Research code and data accompanying the study on geographical bias and response quality of AI-driven language models (e.g. ChatGPT) across North America, Europe, and Africa, with a focus on topics in public administration.
We investigate bias and quality of state-of-the-art AI-driven language models through a geographical lens. Using OpenAI’s ChatGPT and a diverse, non-representative sample of respondents from North America, Europe, and Africa, we assess the model’s advice on issues of public interest. The study focuses on topics such as paying taxes, Indigenous Peoples’ rights and self-determination, whistleblowing, and related themes in public administration. We apply machine-learning methods to evaluate the quality and topical orientation of ChatGPT’s responses and compare them across regions. The analysis is grounded in public administration literature and aims to support the development of region-fair conversational AI and to inform policymakers, educators, and users.
genAI_regional_study/
├── README.md
├── LICENSE
├── CONTRIBUTING.md
├── CITATION.cff
├── requirements.txt
│
├── GML_Lab_EN.csv # English responses (full)
├── GML_Lab_FR.csv # French responses (full)

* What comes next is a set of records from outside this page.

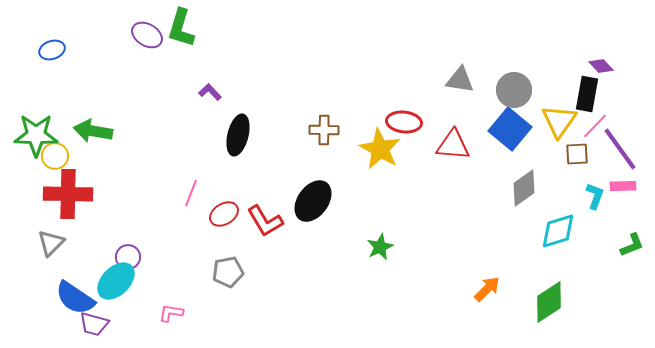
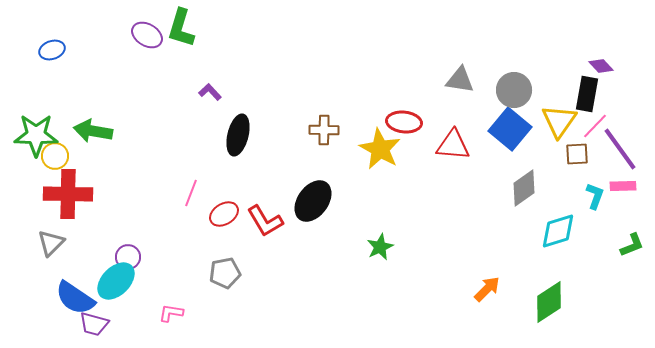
gray pentagon at (228, 272): moved 3 px left, 1 px down
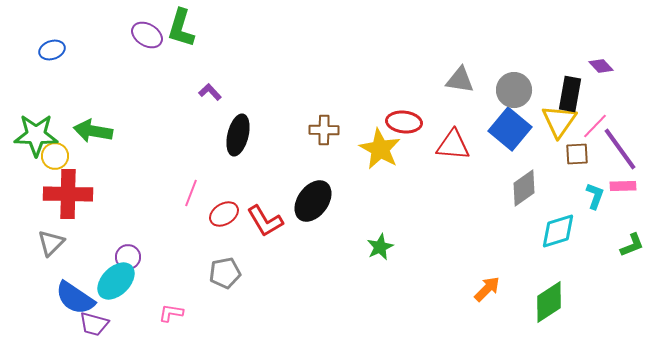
black rectangle at (587, 94): moved 17 px left
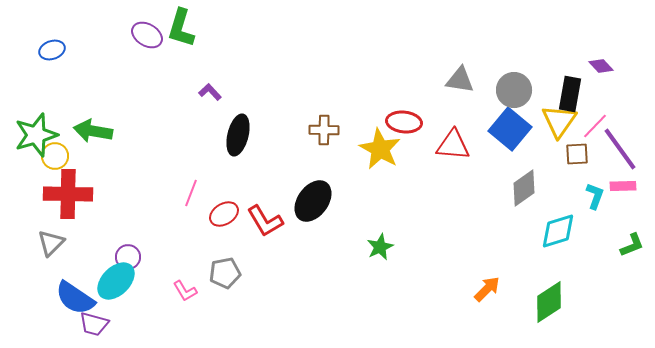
green star at (36, 135): rotated 18 degrees counterclockwise
pink L-shape at (171, 313): moved 14 px right, 22 px up; rotated 130 degrees counterclockwise
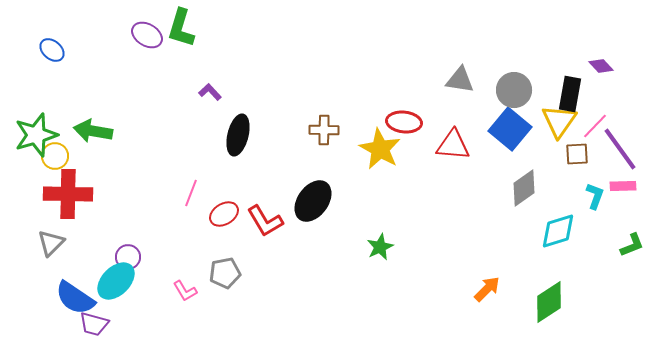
blue ellipse at (52, 50): rotated 60 degrees clockwise
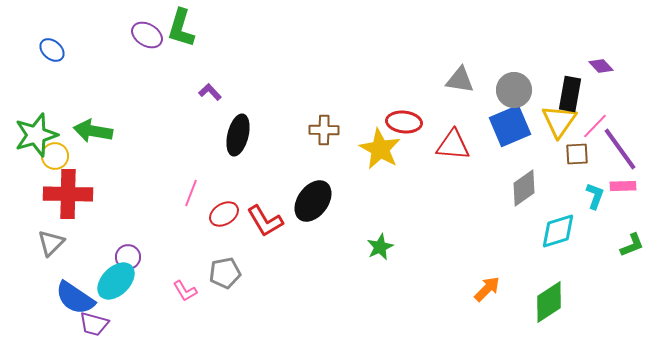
blue square at (510, 129): moved 3 px up; rotated 27 degrees clockwise
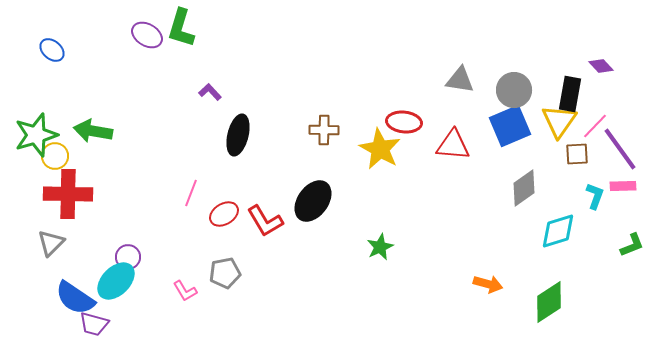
orange arrow at (487, 289): moved 1 px right, 5 px up; rotated 60 degrees clockwise
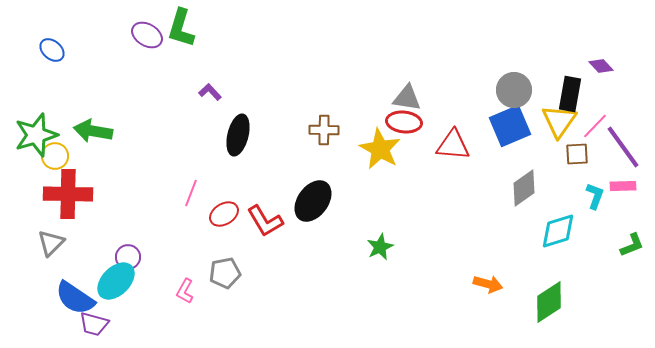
gray triangle at (460, 80): moved 53 px left, 18 px down
purple line at (620, 149): moved 3 px right, 2 px up
pink L-shape at (185, 291): rotated 60 degrees clockwise
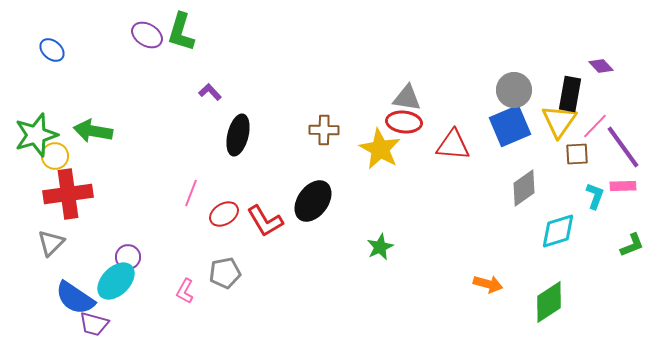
green L-shape at (181, 28): moved 4 px down
red cross at (68, 194): rotated 9 degrees counterclockwise
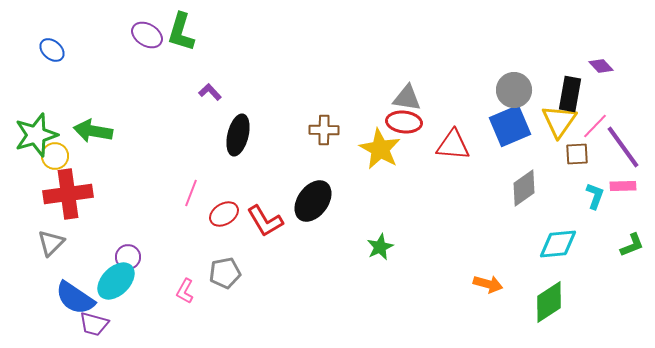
cyan diamond at (558, 231): moved 13 px down; rotated 12 degrees clockwise
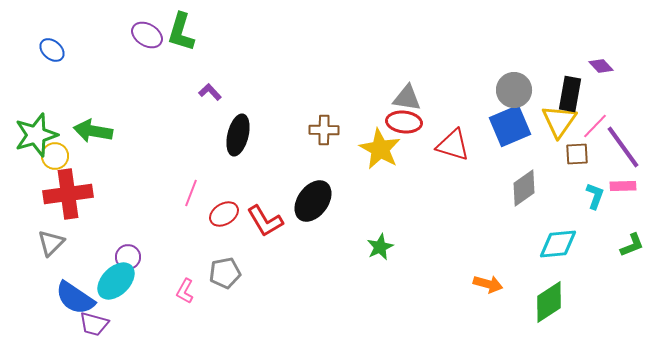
red triangle at (453, 145): rotated 12 degrees clockwise
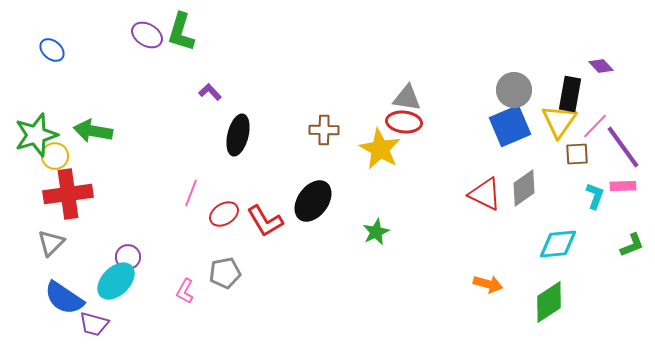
red triangle at (453, 145): moved 32 px right, 49 px down; rotated 9 degrees clockwise
green star at (380, 247): moved 4 px left, 15 px up
blue semicircle at (75, 298): moved 11 px left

├── gmlLab-Reponses-6-mai-2024.csv # Combined EN + FR responses
├── FR_monthly_aggregated_data.csv # French, aggregated by month
├── topics_GML_Lab_FR.csv # French topic assignments
├── https-doi.org10.1007s43681-025-00906-2.pdf # Published article (PDF)
│
├── EN_topic_model.ipynb # Topic model, English
├── FR_topics_modelling.ipynb # Topic model, French
└── article_code_2_analyse_descr_des_reponses.ipynb # Descriptive analysis
Notebooks expect to be run from the repository root so that relative paths to the CSV files resolve correctly (e.g. in Jupyter, VS Code, or Google Colab after cloning).
- Python 3.8+
- Jupyter (optional; notebooks can be run in Colab or another environment)
-
Clone the repository
git clone https://github.com/snsn3/genAI_regional_study.git cd genAI_regional_study -
Create a virtual environment (recommended)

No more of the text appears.